There is really something quite mad about speaking and writing: the proper conversation is a mere play on words. One can only be amazed at the ridiculous mistake that people make when they believe that they are speaking about things. Nobody knows the greatest hallmark of language: that it is concerned only with itself. That is why it is such a wonderful and prolific secret: that when one simply speaks for the sake of speaking, one expresses the most splendid and original truths. But if one wishes to speak of something particular, the capriciousness of language lets one say the most ridiculous and perverted things.
It is from out of this that a hatred of language grows in some serious people. They notice its playfulness, but they do not notice that contemptible chatter is the infinitely serious side of language. If one could only make people understand that what applies to mathematical formulas applies to language - they constitute a world for themselves - they only play with themselves, express nothing other than their own wonderful nature, and precisely for that reason they are so expressive - and that it is precisely for this reason that the strange play of relationships of things mirrors itself in them. Only through their freedom are they members of nature, and only in their free motion does the spirit of the world epxress itself and make them the delicate measure and pattern of things.
The same is true of language: one who has a fine feeling for its application, its tempo, its musical spirit, one who has perceived the delicate operations of its innermost nature and follows them through the movements of her tongue or her hand, such a person will be a prophet. Conversely, one who knows this, but does not have enough of an ear or sense to write truths such as these, will be mocked by language itself and by derided by me, as Cassandra was by the Trojans.
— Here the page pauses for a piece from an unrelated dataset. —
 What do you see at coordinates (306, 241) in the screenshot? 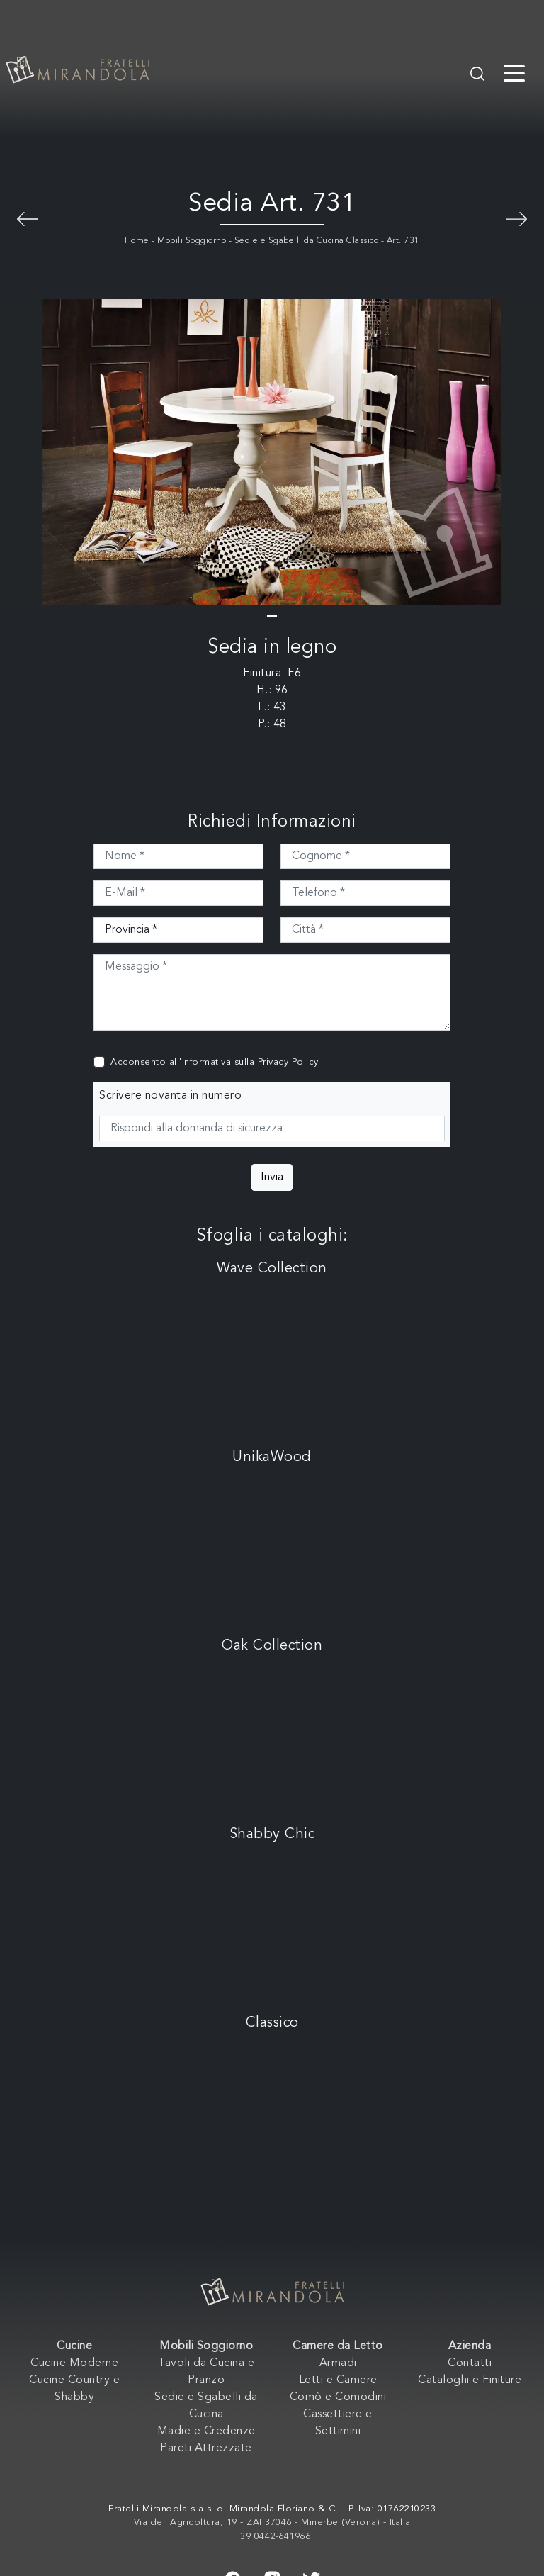
I see `Sedie e Sgabelli da Cucina Classico` at bounding box center [306, 241].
If I believe I have shown in the clearest manner the essence and office of poetry, I nonetheless know that no one will be able to understand me, and I will have said something completely foolish precisely because I wanted to say it at all, and so no poetry comes into being. But what if I had to speak? And what if this impulse to speak were the hallmark of the inspiration of languag, of the effectiveness of language in me? and what if my will only wanted what I had to do? could this not then, in the end, be poetry without my knowledge or my conviction, and so make a secret of language understandable? And would I then be a writer who was called, for a writer is only someone who is possessed by language?